Discontent fuels Mongolia's far-right groups
On a hillside high above the Mongolian capital Ulan Bator, the Zaisan Memorial commemorates the soldiers who lost their lives in World War II.
Mongolians helped the Soviets defeat the Nazis and, for decades after, Moscow's influence was strongest here.
But these days China pours more money into this country than any other does. Some of it is aid. Some of it is investment.
China's People's Liberation Army has handed over nearly $3m (£1.95m) this year in aid to the Mongolian military.
At a signing ceremony at the defence ministry, senior officers from both countries toasted each other after two generals signed their latest agreement. Everyone smiled.
But some Mongolians are suspicious of these close ties. They want to know what China really wants.
They suspect their powerful neighbour is a bully, not a benefactor, and that such co-operation could, in time, start to undermine the Mongolian way of life.
The signs of their resentment are not hard to find. Swastikas and slogans are daubed on walls across the city.
On the internet the groups show how they are fighting back against what they see as attempts to dilute the Mongolian race.
A YouTube video shows a man shaving the head of a Mongolian woman. Next to her a Chinese man sits with his hands over his face.
It is a very public warning to Mongolian women. This is what happens if you sleep with Chinese men.
It was posted by a member of a far-right group called Dayar Mongol.
Erdenebileg Zenemyadar is its founder.
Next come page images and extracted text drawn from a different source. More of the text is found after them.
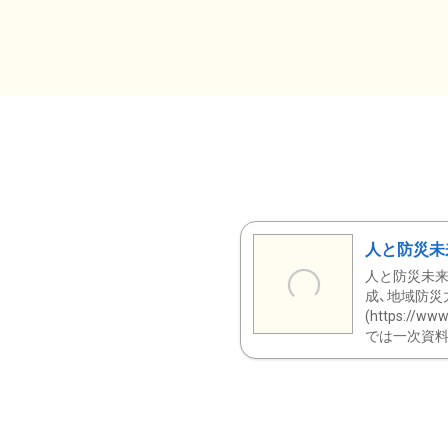
人と防災未
人と防災未来
成、地域防災
(https:/
では一次資料（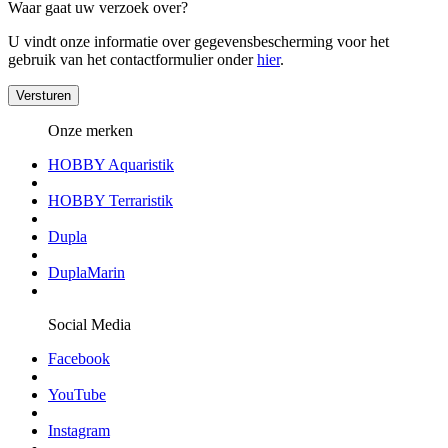
Waar gaat uw verzoek over?
U vindt onze informatie over gegevensbescherming voor het
gebruik van het contactformulier onder
hier
.
Versturen
Onze merken
HOBBY Aquaristik
HOBBY Terraristik
Dupla
DuplaMarin
Social Media
Facebook
YouTube
Instagram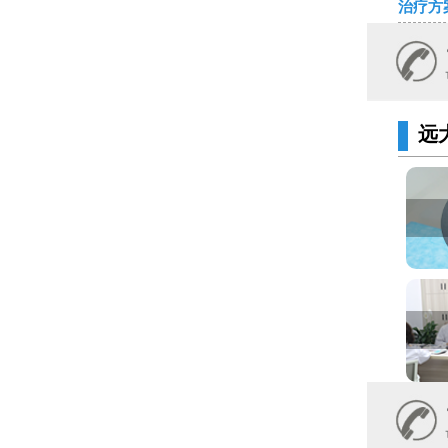
治疗方
远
His group's website shows members carrying Nazi flags. The swastika is part of the group's logo.
However, he insists he is a nationalist, not a Nazi. He comes to meet us in traditional dress - the kind of outfit nomadic herders wear out on the steppes.
His organisation is blamed by human rights groups for dozens of attacks on women, foreigners and others they see as threatening the purity of their race.
Violence he condemns, but he defends the shaving of the woman's head.
"I think this is right," he says. "If you ask the Mongolian people what they think about it, the majority of people would support that act."
While he says his organisation does not order or sanction attacks, he offers this explanation for them.
"Young people see foreigners breaking the law and they're not happy," he says. "So they're threatening them, sometimes robbing them. It's wrong but it's happening a lot.
"Sometimes they are our members but the majority are not. Maybe they're our supporters but we don't know them."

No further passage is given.